===== Data to use
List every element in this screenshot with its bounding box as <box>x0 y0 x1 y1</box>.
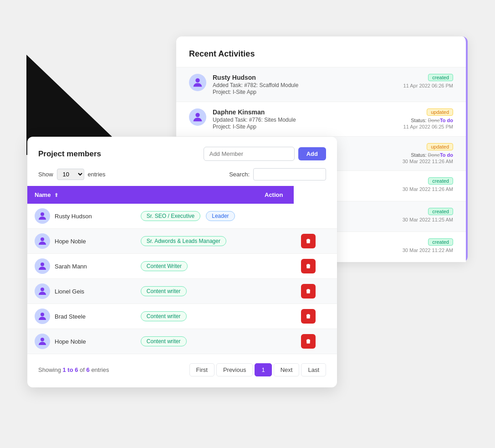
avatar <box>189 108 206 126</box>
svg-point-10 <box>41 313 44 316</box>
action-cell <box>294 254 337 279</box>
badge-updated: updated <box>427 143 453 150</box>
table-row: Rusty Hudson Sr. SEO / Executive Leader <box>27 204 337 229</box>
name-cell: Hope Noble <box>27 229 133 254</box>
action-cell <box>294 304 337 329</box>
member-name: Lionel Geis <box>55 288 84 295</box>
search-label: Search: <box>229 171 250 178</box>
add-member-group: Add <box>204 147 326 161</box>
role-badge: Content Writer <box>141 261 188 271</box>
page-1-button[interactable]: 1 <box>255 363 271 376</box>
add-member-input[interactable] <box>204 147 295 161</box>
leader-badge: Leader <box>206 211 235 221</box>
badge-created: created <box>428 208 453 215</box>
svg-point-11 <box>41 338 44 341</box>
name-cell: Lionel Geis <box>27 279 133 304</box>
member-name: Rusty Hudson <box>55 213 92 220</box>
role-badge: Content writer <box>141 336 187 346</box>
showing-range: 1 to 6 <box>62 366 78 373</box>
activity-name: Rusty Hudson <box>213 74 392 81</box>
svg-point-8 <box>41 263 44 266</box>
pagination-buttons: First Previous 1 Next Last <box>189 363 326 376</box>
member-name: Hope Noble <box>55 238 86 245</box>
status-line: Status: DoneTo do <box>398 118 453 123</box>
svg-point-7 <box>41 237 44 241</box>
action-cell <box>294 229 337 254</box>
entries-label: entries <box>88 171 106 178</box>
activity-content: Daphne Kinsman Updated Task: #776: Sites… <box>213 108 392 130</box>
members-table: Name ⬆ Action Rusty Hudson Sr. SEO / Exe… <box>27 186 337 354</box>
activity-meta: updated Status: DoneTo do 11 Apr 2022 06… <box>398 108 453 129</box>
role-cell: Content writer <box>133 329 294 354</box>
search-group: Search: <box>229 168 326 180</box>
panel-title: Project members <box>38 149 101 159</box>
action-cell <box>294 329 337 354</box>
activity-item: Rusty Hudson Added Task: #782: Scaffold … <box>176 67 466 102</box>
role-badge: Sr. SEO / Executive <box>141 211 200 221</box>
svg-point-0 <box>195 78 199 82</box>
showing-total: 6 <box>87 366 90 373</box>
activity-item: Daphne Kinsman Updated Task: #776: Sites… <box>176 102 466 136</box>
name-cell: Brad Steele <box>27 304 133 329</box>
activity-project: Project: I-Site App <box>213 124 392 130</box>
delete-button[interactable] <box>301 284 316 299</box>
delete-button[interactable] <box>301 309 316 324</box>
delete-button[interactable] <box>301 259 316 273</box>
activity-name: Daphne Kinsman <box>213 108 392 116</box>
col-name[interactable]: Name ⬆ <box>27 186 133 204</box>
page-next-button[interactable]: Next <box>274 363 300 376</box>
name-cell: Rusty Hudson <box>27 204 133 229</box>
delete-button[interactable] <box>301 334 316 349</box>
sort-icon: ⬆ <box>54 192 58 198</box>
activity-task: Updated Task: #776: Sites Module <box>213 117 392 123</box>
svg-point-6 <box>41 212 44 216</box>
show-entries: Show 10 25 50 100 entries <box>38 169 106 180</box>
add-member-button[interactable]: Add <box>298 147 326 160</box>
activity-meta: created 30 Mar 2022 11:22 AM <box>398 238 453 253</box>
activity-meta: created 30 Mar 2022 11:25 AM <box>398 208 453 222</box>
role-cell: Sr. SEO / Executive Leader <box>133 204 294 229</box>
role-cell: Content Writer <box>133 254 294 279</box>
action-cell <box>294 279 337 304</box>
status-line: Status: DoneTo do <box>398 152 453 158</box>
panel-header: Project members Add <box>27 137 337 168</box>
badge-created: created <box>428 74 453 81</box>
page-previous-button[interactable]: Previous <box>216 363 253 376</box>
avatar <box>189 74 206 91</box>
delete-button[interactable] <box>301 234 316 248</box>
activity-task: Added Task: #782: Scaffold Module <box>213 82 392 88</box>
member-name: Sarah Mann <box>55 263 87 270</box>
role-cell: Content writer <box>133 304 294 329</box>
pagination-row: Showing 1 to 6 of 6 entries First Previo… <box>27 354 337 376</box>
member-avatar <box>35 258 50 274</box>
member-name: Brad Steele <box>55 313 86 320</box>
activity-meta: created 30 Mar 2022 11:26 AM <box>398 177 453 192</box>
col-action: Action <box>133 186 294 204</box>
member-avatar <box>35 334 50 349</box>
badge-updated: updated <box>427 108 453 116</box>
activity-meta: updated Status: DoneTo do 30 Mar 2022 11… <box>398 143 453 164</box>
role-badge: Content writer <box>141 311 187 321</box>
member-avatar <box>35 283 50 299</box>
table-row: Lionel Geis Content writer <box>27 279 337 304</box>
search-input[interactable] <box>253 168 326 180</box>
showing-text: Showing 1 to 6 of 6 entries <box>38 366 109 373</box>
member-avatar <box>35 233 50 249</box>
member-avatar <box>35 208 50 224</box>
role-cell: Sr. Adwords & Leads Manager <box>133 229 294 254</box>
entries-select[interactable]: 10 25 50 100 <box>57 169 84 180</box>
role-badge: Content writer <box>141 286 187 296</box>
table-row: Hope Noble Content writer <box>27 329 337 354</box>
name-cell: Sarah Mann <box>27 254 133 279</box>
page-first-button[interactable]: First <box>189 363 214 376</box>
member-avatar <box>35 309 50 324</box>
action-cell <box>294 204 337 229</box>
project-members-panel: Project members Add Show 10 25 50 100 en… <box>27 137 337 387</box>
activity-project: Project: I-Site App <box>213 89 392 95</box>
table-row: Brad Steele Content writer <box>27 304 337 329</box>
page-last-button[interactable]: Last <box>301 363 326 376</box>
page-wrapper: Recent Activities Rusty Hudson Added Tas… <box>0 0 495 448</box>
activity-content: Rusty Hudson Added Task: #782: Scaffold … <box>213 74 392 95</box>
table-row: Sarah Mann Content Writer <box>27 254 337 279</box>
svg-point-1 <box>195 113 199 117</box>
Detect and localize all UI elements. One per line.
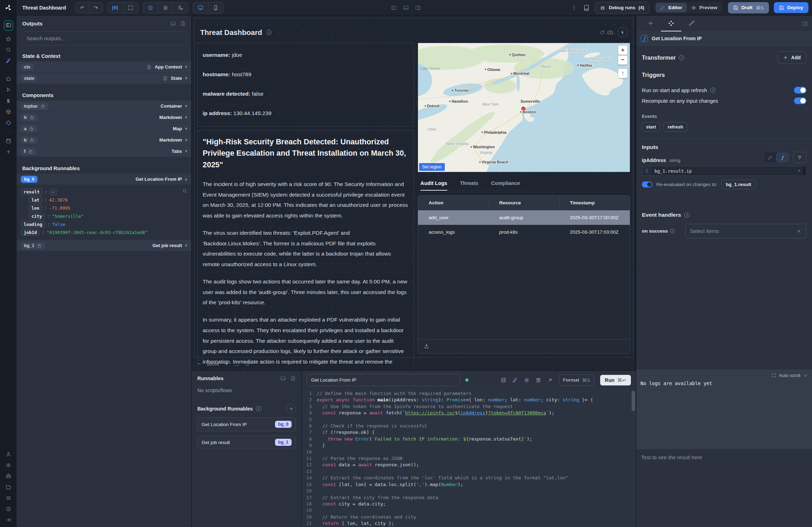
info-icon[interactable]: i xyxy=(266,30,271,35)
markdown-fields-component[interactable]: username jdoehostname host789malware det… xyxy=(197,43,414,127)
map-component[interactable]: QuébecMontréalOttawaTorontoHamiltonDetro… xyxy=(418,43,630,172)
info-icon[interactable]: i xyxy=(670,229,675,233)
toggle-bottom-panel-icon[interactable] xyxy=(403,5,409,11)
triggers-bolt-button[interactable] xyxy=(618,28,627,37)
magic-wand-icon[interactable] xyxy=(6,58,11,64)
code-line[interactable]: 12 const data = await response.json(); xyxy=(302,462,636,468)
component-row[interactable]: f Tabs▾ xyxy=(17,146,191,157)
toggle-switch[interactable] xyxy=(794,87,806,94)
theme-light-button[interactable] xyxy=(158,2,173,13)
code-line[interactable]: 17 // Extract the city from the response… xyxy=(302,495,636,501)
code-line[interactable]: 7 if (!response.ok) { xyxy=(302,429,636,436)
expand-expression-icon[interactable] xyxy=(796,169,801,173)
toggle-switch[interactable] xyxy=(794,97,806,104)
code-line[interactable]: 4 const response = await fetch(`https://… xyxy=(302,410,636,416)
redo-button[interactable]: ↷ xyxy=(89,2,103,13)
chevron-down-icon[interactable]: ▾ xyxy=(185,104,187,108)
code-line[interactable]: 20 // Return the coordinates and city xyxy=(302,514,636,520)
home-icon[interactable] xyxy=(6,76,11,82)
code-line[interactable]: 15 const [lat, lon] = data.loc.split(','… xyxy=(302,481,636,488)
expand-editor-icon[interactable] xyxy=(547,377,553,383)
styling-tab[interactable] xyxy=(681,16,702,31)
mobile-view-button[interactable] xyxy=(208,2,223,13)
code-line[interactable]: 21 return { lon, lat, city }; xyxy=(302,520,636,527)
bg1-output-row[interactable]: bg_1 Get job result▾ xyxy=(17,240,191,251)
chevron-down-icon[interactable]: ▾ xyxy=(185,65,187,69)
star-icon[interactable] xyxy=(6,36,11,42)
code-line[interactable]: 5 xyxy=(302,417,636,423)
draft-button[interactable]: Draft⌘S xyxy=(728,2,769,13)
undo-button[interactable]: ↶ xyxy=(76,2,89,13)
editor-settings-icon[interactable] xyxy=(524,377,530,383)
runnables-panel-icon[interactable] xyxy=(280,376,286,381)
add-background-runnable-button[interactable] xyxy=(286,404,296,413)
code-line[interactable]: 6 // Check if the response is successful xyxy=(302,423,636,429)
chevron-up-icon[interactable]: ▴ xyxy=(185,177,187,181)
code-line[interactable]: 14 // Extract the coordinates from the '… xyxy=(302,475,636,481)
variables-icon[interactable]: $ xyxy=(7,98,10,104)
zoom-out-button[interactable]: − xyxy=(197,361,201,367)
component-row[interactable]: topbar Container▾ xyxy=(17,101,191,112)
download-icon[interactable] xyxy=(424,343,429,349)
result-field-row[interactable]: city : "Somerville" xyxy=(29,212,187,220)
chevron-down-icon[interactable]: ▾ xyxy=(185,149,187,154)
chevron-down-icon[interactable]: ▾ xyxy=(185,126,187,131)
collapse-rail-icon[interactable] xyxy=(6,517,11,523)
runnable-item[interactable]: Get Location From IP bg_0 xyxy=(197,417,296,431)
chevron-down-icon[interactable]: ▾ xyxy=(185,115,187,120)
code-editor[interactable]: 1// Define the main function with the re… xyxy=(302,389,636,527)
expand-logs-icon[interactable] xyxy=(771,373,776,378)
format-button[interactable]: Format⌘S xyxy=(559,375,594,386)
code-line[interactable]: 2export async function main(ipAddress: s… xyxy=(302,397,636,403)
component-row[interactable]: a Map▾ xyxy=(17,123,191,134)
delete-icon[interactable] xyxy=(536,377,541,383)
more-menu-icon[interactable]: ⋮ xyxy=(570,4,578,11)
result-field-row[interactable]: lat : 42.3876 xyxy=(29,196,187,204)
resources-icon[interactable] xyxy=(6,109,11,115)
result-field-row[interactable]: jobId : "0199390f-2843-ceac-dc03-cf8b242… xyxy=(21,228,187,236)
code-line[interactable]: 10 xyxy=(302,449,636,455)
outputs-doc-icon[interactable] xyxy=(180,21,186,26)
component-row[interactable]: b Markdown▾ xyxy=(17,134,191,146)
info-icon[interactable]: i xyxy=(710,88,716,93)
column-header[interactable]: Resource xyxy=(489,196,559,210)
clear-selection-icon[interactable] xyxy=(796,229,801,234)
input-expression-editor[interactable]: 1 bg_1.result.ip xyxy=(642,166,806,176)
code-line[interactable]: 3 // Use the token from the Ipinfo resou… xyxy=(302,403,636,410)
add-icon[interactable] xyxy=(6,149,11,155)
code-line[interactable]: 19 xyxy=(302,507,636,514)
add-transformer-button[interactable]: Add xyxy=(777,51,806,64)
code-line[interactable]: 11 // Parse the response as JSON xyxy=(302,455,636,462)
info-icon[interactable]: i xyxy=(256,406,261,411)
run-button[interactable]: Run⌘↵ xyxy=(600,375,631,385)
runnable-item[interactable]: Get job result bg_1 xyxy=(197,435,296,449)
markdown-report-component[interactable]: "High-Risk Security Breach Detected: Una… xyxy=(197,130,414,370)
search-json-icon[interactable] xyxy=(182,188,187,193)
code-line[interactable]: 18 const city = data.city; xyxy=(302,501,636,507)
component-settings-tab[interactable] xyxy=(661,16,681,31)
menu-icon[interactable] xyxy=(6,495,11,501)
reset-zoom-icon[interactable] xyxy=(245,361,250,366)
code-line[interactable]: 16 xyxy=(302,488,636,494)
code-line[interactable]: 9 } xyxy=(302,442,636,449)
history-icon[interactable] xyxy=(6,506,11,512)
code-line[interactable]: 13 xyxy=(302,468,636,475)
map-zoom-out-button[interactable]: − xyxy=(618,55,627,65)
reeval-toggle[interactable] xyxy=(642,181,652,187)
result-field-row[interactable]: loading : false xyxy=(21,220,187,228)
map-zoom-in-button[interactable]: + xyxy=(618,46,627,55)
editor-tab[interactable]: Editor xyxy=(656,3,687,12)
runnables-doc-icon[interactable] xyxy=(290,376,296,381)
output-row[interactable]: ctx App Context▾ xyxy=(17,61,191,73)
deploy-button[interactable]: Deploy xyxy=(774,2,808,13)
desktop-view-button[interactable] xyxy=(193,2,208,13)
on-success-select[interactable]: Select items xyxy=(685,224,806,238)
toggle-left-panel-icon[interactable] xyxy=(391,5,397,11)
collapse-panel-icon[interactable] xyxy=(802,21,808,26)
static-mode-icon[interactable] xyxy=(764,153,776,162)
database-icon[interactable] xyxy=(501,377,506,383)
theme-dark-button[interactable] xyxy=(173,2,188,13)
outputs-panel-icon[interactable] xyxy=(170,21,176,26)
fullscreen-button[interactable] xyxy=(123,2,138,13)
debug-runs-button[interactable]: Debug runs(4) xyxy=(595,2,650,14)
==========
Your instructions — If a line of the entries above holds "search", count it, then report the total alone.

Result — 4